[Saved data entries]
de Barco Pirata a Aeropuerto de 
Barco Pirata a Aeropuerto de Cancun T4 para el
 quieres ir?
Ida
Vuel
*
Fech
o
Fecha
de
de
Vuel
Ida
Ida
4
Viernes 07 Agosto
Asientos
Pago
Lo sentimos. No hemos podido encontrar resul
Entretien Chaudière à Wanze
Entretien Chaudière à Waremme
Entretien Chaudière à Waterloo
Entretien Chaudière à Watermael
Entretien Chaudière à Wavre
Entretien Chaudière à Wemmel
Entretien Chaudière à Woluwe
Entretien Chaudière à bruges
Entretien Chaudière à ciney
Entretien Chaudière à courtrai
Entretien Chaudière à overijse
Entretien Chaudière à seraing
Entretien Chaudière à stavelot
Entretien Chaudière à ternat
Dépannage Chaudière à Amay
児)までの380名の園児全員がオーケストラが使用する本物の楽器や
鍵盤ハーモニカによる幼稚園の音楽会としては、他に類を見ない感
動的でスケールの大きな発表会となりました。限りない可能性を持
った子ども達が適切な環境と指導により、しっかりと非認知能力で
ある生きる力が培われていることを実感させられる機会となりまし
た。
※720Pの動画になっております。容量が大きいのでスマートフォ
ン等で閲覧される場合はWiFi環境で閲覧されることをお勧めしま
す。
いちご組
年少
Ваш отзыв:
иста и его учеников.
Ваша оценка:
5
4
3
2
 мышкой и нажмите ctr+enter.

==

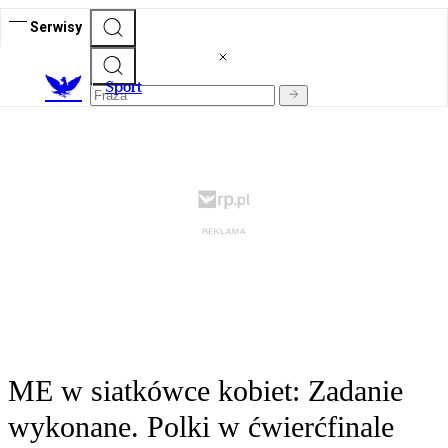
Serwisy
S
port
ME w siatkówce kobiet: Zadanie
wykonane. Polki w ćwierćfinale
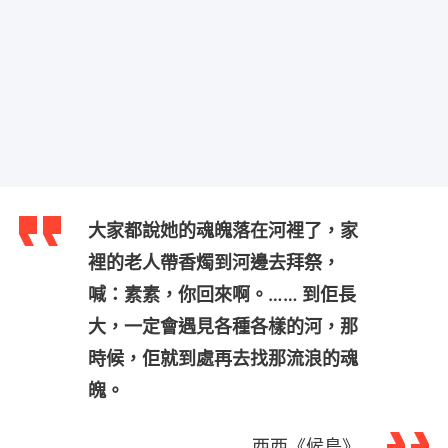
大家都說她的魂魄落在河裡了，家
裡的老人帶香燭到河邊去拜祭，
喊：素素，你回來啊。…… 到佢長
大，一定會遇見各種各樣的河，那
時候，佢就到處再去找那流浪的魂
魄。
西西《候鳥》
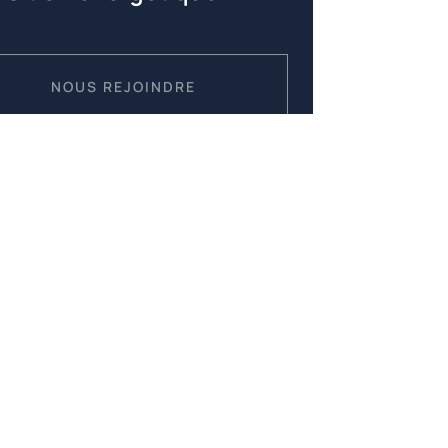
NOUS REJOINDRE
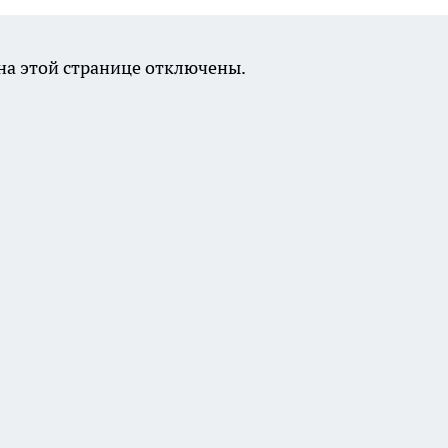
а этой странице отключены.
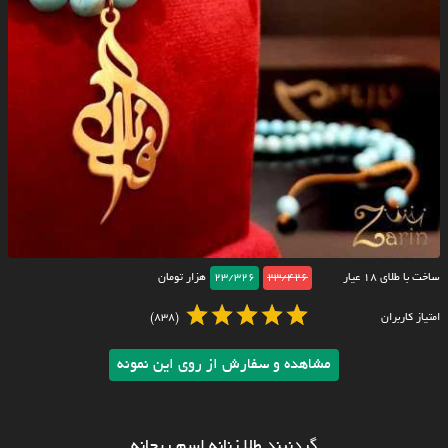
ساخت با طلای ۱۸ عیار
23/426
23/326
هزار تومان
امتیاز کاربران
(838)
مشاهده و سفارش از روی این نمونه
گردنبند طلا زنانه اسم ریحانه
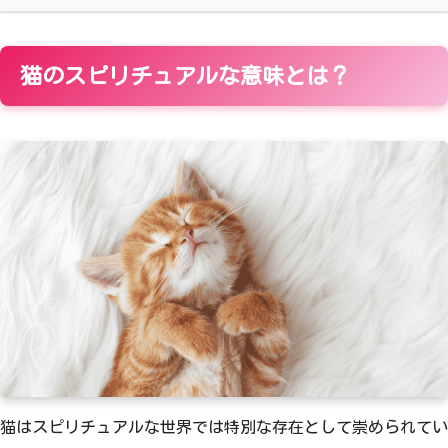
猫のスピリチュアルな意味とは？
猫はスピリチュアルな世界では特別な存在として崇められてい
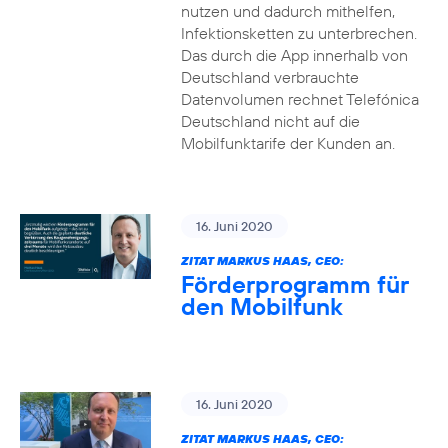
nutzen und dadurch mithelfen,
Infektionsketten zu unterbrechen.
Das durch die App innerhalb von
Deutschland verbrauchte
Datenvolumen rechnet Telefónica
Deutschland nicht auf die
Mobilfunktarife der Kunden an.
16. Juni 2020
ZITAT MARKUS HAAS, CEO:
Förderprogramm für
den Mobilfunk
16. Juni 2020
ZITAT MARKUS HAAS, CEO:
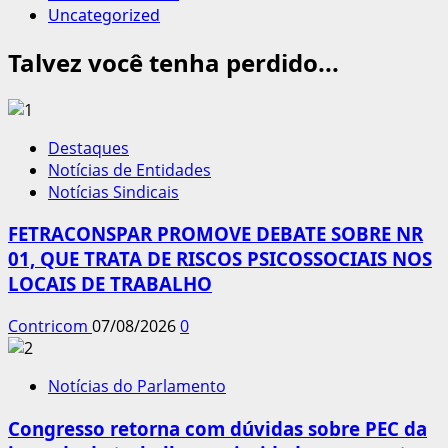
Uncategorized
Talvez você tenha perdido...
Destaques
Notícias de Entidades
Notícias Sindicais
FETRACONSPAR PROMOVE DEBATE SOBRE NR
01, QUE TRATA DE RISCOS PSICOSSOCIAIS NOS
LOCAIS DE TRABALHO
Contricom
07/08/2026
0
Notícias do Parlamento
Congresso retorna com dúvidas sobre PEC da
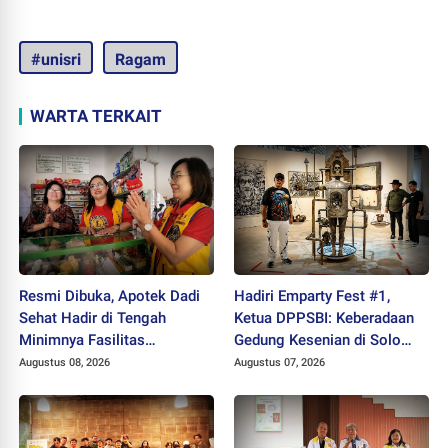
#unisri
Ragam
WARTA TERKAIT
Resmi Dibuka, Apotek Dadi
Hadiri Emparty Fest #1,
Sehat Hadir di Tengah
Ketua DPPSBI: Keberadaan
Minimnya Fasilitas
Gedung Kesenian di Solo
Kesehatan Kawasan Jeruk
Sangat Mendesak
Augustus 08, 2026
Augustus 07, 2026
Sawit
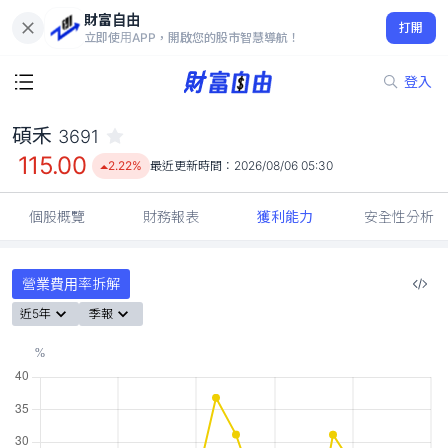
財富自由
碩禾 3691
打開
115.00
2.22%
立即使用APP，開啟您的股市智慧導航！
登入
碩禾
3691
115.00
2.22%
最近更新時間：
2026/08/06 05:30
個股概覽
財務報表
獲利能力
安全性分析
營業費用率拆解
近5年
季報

--

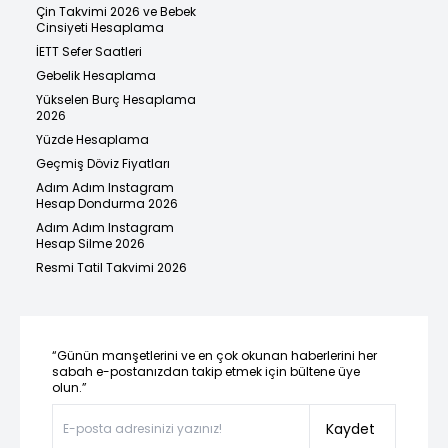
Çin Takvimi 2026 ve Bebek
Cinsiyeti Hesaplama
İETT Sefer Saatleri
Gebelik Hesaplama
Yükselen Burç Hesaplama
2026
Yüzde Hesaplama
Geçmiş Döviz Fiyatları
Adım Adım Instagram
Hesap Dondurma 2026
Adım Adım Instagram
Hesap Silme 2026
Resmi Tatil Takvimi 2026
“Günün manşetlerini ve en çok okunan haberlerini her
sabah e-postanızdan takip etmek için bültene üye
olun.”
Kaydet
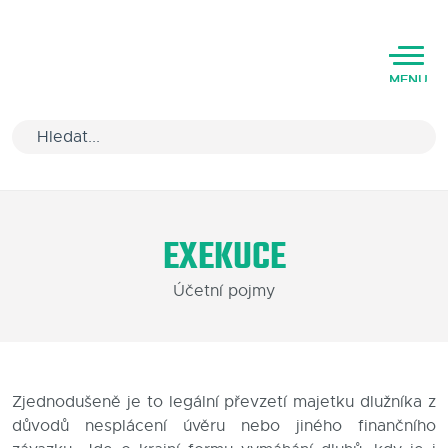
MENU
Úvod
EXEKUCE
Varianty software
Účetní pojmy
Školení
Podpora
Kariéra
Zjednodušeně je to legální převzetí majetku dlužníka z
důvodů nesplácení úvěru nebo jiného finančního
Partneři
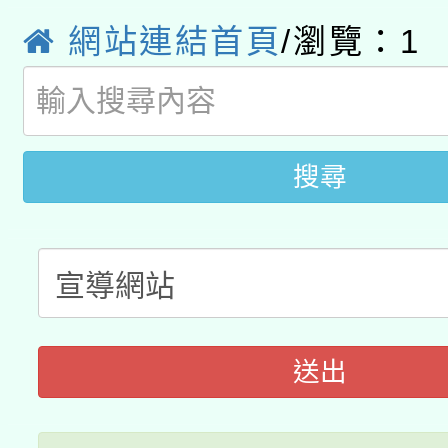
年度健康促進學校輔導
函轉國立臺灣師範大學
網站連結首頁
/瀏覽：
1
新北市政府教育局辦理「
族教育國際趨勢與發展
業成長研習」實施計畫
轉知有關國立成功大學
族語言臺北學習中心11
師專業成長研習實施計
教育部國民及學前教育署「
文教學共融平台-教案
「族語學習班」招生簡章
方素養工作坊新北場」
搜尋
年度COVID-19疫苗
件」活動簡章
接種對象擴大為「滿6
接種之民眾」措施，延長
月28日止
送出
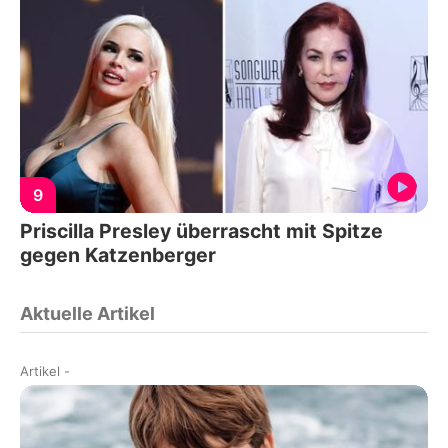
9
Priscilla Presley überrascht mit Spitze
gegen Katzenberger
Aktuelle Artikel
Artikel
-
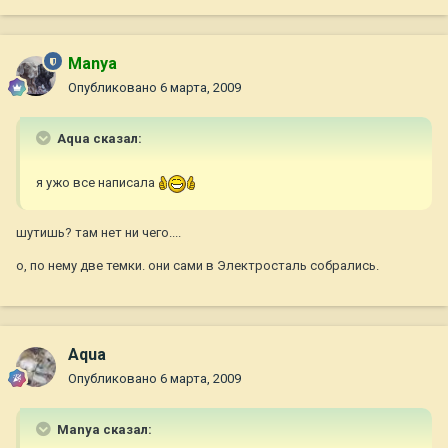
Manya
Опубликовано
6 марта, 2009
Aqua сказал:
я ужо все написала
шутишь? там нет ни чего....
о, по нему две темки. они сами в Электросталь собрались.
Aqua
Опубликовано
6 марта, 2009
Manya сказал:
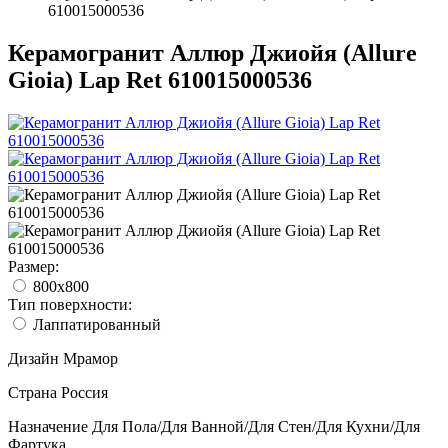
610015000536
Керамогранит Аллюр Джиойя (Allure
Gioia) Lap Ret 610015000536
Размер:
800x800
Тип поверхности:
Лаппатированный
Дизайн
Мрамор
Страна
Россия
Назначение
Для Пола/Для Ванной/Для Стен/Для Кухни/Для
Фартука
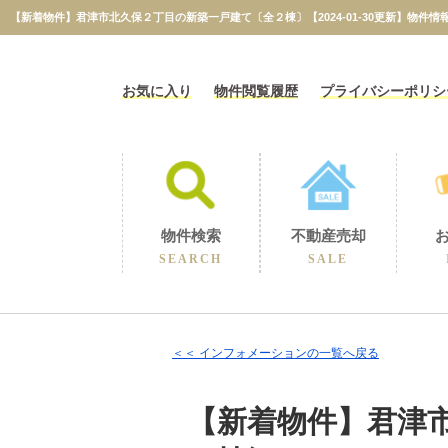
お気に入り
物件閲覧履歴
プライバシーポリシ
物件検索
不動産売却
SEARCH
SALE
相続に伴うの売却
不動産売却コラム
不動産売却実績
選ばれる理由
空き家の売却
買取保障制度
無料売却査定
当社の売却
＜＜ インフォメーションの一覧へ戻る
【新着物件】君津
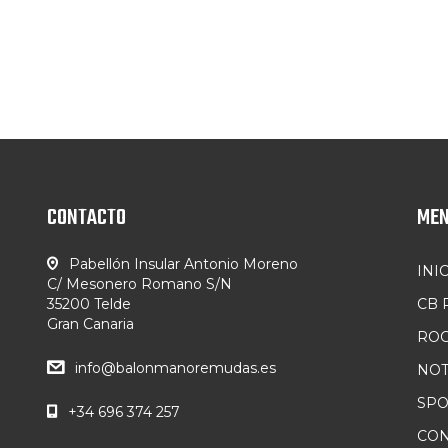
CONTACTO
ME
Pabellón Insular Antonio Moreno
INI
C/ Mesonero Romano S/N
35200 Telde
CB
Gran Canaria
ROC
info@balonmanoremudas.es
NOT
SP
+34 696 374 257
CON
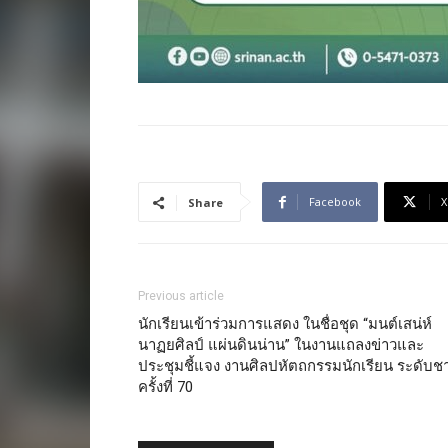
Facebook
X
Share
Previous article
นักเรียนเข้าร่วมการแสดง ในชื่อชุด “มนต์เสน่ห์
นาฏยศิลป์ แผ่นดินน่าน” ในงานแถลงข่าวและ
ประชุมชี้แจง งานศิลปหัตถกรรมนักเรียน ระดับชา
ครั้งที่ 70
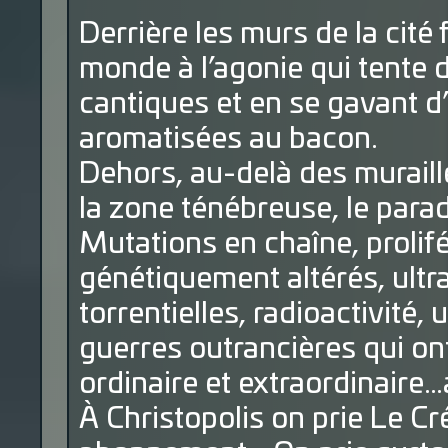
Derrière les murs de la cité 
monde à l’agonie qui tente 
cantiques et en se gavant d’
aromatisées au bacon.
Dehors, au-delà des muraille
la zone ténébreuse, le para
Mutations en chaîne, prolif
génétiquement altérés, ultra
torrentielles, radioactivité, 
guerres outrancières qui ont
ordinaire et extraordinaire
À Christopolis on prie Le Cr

*The problem*
All lines of the records containing "Barco" should be shown.

*Output for this exercise*
de Barco Pirata a Aeropuerto de 
Barco Pirata a Aeropuerto de Cancun T4 para el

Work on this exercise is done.